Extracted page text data

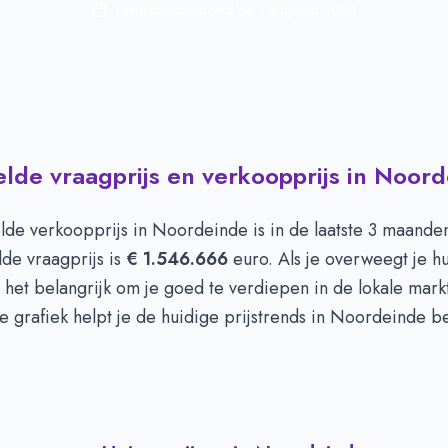
Laatst geactualiseerd op:
1 augustus 2026
de vraagprijs en verkoopprijs in Noor
de verkoopprijs in
Noordeinde
is in de laatste 3 maand
de vraagprijs is
€ 1.546.666
euro. Als je overweegt je hu
 het belangrijk om je goed te verdiepen in de lokale mark
 grafiek helpt je de huidige prijstrends in Noordeinde be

AIM OF THE TASK: The result should consist solely of the lines from the one that contains "1 augustus 2026" to the last line of the records above, reproduced exactly.

YOUR RESPONSE:
1 augustus 2026
de vraagprijs en verkoopprijs in Noor
de verkoopprijs in
Noordeinde
is in de laatste 3 maand
de vraagprijs is
€ 1.546.666
euro. Als je overweegt je hu
 het belangrijk om je goed te verdiepen in de lokale mark
 grafiek helpt je de huidige prijstrends in Noordeinde be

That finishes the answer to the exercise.